Gap analysis begins with the current state followed by defining the future state that includes all Factors affecting the current study and its characteristics that need improvement. This stage involved a thorough examination of most previous studies in the field, with a focus on the experimental, analytical, and model-based aspects of prediction and optimization.
The main objectives of this work are to examine the cutting parameters of the end milling . The reinforcements used in this study are ceramic nanoparticles TiO2, Al2O3, and SiO2. The composite is produced using the stir-casting process in an electric melting furnace. The experimental study uses different weight percentages of nanoparticle. The Taguchi optimization process is used to optimize the cutting parameters with different number of cutting edges of high-speed steel end mill. The milling parameters were studied under various weight percentages of TiO2, Al2O3, and SiO2, rotational speed, cutting speed, number of the cutters flutes , feed rate, and depth of cut.
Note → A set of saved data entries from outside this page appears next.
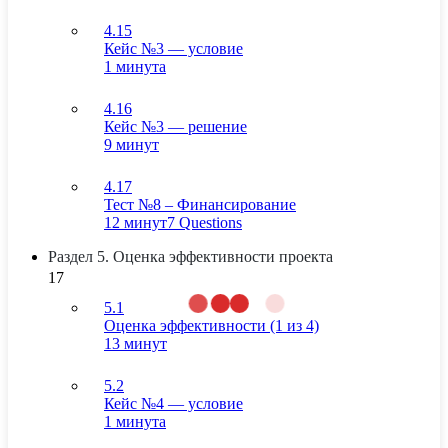
4.15
Кейс №3 — условие
1 минута
4.16
Кейс №3 — решение
9 минут
4.17
Тест №8 – Финансирование
12 минут
7 Questions
Раздел 5. Оценка эффективности проекта
17
5.1
Оценка эффективности (1 из 4)
13 минут
5.2
Кейс №4 — условие
1 минута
The goal of this research work is to propose new strategies for understating, modeling, and optimizing surface roughness, cutting forces, and hardness during slot milling of Al-MMCs. The goal of this work is the surface roughness minimization and force cutting, and maximization of metal removal rate and hardness.
In the CNC milling process, Taguchi, and response surface methods (RSM) were applied to minimize surface roughness and cutting forces and maximize the product hardness. Taguchi’s approach, which uses the signal-to-noise ratio and an ANOVA
analysis of the surface finish, was used to select the optimum milling process parameters.
Response surface methodology (RSM) was used to establish quadratic relationships between the cutting parameters and surface roughness in a second-order model. The optimal levels of the milling parameters were determined by measuring the surface roughness of the machined surfaces. Based on Taguchi, ANOVA, and RSM analysis, the end milling process can be optimized to improve surface finish quality and machining productivity.
The experimental results, based on both the signal-to-noise ratio and the arithmetic average, indicate that the rotational speed and cutting speed are the most influential factors affecting the average surface roughness at 99%, 95%, and 90% confidence levels, for all tested composite materials ,also these two factors significantly remarkable effect in the cutting forces for the same confidence levels.
At optimal parameter levels for Al-MMC/TiO2, the highest metal removal rate is 25.72 cm3/min, and the average surface roughness is 2.81 µm, and best value of cutting forces is 131.651 N. Validation of RSM models indicates that the average percentage deviation in cutting forces, material removal rate and surface roughness, based on S/N ratio values are 5.19 %, 2.35%, and 10.20% respectively.
To evaluate the models under consideration, several performance indicators such as average percentage of model correctness, Square Root of the Average Squared Residual (SRA), Average Absolute Residual (AAR), and Root Mean Square Error (RMSE) were utilized.